Définition et objectif
Un texte argumentatif est un texte qui cherche à défendre une idée, une opinion ou un point de vue sur un sujet donné. Son objectif principal est de convaincre son lecteur ou son auditoire de la validité de cette idée.
Pour cela, l'auteur d'un texte argumentatif :
- Prend une prise de position claire sur un sujet controversé (qui divise les opinions).
- Cherche à défendre une thèse, c'est-à-dire une affirmation qu'il va s'efforcer de prouver.
- Utilise des arguments et des exemples pour étayer sa position.
Il peut chercher à convaincre en faisant appel à la raison du lecteur (arguments logiques) ou à persuader en touchant ses émotions (arguments affectifs).
Distinction avec d'autres types de textes
Il est important de ne pas confondre le texte argumentatif avec d'autres types de textes :
- Texte narratif : Raconte une histoire, des événements (roman, nouvelle, conte).

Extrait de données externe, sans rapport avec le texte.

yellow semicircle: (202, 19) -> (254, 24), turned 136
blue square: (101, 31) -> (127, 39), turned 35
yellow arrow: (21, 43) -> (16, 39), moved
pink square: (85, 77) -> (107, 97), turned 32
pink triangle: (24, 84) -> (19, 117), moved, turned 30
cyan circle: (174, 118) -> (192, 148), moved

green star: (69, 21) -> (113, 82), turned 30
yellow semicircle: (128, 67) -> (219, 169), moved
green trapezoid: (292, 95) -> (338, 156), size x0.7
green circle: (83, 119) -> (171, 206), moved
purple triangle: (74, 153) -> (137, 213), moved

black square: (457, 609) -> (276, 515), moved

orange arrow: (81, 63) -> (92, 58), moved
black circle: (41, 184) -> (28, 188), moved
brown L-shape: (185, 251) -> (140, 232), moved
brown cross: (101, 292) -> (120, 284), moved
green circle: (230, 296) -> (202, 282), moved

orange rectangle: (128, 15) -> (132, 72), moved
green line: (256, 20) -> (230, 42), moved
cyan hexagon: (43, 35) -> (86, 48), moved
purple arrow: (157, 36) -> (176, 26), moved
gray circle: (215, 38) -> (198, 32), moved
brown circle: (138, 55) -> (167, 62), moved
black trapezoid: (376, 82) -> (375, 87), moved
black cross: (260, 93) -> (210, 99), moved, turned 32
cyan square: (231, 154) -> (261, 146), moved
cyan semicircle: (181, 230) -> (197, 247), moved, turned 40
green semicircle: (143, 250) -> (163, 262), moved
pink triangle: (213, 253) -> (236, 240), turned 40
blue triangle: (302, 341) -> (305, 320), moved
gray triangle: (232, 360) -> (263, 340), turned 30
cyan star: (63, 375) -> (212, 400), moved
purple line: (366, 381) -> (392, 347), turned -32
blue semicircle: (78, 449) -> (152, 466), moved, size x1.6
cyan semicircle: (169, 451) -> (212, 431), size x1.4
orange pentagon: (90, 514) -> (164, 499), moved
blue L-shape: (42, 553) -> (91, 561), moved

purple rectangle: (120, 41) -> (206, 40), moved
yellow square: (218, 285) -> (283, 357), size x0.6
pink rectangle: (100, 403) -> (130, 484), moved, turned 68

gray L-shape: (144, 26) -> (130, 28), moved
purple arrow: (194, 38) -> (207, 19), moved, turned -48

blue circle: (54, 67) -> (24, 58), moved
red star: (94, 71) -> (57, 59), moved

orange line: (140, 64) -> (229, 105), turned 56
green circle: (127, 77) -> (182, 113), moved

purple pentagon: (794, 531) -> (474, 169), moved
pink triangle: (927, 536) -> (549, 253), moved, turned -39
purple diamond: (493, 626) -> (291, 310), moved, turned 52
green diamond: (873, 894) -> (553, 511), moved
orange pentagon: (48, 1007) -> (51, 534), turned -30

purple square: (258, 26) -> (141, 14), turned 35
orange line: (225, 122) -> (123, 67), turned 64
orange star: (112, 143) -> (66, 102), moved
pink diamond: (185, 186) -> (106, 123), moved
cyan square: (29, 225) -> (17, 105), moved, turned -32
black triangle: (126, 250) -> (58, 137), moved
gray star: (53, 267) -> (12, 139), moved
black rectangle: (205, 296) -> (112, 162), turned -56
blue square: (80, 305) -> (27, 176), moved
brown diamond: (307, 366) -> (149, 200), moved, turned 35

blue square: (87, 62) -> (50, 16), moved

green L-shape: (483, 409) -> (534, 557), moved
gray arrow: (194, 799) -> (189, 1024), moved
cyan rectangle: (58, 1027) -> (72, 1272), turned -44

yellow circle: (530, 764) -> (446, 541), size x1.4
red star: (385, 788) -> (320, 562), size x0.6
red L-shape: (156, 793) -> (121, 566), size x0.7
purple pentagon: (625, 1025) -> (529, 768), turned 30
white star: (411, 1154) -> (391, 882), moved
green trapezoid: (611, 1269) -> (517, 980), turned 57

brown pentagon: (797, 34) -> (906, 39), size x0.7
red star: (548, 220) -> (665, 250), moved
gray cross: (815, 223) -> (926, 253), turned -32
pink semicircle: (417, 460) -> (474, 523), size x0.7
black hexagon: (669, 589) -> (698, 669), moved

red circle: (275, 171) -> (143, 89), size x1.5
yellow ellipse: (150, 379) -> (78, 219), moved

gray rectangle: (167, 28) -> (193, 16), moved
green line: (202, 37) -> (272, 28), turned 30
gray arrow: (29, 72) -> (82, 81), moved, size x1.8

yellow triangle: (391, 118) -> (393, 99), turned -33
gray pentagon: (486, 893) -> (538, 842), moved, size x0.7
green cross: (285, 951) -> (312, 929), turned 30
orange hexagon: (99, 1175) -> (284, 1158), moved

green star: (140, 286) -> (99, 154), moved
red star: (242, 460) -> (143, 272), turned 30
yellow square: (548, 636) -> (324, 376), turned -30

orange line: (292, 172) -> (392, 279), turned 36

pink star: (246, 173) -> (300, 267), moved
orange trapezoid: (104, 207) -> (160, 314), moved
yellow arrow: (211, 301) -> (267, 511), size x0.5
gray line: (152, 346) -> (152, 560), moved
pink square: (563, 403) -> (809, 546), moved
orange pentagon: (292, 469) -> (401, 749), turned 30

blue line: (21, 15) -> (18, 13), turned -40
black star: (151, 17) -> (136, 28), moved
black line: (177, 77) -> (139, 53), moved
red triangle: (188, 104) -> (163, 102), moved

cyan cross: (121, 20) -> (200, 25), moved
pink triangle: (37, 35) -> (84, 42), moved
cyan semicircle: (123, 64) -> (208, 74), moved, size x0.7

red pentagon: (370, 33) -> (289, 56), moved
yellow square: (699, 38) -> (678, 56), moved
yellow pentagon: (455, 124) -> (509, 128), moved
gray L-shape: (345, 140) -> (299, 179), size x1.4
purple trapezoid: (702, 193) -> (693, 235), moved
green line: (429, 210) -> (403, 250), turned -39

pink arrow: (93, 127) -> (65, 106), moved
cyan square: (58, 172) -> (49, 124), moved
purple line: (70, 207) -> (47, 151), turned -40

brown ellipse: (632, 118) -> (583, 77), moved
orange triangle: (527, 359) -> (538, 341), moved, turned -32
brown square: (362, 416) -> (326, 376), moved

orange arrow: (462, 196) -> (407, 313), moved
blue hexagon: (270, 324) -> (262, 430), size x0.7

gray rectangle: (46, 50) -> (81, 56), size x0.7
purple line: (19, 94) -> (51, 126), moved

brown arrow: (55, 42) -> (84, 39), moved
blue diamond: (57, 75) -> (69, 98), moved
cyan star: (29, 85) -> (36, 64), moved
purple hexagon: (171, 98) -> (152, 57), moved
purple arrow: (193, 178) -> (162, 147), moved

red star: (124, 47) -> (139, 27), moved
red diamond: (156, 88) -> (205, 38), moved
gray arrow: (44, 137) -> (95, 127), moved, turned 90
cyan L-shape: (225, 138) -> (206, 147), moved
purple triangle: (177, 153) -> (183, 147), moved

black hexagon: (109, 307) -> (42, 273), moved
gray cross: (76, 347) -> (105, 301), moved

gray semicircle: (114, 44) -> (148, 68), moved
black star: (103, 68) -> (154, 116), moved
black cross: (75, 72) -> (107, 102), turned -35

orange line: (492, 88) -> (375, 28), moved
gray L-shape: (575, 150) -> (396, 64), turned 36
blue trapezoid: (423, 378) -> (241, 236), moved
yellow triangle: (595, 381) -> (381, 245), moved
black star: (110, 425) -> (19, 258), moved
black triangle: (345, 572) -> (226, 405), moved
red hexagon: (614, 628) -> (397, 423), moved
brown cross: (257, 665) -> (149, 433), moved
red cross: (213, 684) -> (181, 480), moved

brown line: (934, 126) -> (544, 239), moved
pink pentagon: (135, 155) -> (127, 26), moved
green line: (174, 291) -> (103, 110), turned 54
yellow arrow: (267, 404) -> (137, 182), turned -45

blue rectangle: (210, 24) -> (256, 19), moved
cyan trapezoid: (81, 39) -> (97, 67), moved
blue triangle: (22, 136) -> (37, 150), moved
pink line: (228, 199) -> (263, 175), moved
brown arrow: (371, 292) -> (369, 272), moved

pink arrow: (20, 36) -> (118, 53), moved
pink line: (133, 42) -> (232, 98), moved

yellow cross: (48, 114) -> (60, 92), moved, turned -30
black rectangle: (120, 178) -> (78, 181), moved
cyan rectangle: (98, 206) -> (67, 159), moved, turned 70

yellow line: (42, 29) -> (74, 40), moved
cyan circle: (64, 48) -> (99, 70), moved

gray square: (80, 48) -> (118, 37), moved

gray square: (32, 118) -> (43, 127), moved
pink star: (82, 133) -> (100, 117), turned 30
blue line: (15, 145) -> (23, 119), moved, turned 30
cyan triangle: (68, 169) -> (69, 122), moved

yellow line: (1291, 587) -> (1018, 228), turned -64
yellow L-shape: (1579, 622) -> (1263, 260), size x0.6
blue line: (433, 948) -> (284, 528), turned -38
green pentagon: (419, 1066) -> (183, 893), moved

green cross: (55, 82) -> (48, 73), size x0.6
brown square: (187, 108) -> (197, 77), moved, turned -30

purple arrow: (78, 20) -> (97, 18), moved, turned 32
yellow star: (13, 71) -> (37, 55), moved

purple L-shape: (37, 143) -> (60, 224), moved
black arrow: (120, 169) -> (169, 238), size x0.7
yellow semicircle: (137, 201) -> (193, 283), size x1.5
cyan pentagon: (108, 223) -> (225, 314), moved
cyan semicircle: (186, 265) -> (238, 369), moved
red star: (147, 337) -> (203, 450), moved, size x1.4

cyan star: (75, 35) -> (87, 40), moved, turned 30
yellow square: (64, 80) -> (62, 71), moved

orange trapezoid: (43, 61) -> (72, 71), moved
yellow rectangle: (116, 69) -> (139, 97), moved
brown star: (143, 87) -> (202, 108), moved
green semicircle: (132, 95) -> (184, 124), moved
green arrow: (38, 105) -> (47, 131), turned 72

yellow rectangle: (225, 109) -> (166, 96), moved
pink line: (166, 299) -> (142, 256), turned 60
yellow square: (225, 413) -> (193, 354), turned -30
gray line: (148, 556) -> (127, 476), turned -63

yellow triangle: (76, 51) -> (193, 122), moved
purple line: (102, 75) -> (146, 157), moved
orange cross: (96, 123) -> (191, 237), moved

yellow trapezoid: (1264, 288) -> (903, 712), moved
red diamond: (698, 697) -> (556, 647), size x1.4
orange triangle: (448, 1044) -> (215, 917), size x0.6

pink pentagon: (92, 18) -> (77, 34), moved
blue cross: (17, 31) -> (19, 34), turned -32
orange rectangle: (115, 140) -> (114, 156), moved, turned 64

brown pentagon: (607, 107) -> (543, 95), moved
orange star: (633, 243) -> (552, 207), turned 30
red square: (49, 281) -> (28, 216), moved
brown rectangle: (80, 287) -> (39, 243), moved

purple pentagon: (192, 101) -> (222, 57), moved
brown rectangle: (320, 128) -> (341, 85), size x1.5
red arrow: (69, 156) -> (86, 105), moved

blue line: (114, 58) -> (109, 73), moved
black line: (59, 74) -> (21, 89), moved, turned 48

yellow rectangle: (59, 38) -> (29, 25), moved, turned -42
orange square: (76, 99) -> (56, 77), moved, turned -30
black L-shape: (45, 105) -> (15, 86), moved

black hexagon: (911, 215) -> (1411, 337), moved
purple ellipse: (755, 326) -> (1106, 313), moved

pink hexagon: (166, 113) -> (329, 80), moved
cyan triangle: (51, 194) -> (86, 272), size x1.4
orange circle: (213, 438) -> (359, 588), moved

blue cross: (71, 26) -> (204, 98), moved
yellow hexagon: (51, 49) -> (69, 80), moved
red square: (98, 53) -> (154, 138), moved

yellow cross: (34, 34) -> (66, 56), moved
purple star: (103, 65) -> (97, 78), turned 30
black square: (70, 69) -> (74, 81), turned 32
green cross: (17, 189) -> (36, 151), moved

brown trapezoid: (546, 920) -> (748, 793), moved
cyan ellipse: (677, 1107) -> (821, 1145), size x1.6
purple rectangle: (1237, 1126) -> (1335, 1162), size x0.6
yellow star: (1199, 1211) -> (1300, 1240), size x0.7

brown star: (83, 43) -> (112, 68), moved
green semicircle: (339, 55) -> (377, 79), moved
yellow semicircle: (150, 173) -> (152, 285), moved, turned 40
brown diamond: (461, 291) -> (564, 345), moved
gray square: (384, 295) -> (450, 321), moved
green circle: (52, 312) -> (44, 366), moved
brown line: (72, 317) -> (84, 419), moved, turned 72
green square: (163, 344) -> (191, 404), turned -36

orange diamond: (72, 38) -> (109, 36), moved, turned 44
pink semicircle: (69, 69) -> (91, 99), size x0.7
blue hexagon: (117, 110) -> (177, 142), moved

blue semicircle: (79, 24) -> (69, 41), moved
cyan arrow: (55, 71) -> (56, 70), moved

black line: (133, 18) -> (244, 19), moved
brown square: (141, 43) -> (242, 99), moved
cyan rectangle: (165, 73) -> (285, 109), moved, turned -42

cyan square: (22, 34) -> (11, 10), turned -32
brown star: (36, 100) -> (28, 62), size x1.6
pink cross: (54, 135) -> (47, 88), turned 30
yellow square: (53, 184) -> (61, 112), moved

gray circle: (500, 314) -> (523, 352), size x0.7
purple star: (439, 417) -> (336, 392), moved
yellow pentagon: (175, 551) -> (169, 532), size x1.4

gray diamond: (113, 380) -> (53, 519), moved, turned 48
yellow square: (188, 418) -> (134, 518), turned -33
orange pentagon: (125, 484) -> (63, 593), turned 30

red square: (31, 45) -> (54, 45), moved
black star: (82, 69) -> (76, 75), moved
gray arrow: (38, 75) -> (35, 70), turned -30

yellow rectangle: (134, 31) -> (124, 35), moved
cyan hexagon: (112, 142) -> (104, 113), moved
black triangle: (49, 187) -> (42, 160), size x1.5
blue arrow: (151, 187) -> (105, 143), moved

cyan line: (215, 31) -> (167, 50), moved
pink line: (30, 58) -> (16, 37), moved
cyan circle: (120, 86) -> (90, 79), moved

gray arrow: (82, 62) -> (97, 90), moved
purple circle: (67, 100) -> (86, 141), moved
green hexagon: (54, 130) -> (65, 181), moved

Son but est de divertir, d'émouvoir, de faire rêver. Il y a souvent une intrigue, des personnages.
- Exemple : Un roman d'aventure.
- Texte descriptif : Présente les caractéristiques d'un lieu, d'un personnage, d'un objet (portrait, description de paysage). Son but est de faire voir, de créer une image mentale.
- Exemple : La description d'une vieille maison dans un roman.
- Texte explicatif : Donne des informations, des éclaircissements sur un sujet, sans chercher à défendre une opinion (manuel scolaire, article encyclopédique). Son but est d'informer, de faire comprendre.
- Exemple : Un article sur le cycle de l'eau.
Le texte argumentatif, lui, se distingue par sa volonté d'agir sur l'opinion du récepteur. Il ne se contente pas de raconter, de décrire ou d'expliquer ; il veut faire adhérer à un point de vue.
Les enjeux de l'argumentation
L'argumentation est au cœur de notre société et de notre démocratie. S'engager dans un texte argumentatif, c'est :
- Participer au débat d'idées : confronter des points de vue différents pour faire avancer la réflexion collective sur des sujets importants (sociaux, politiques, éthiques...).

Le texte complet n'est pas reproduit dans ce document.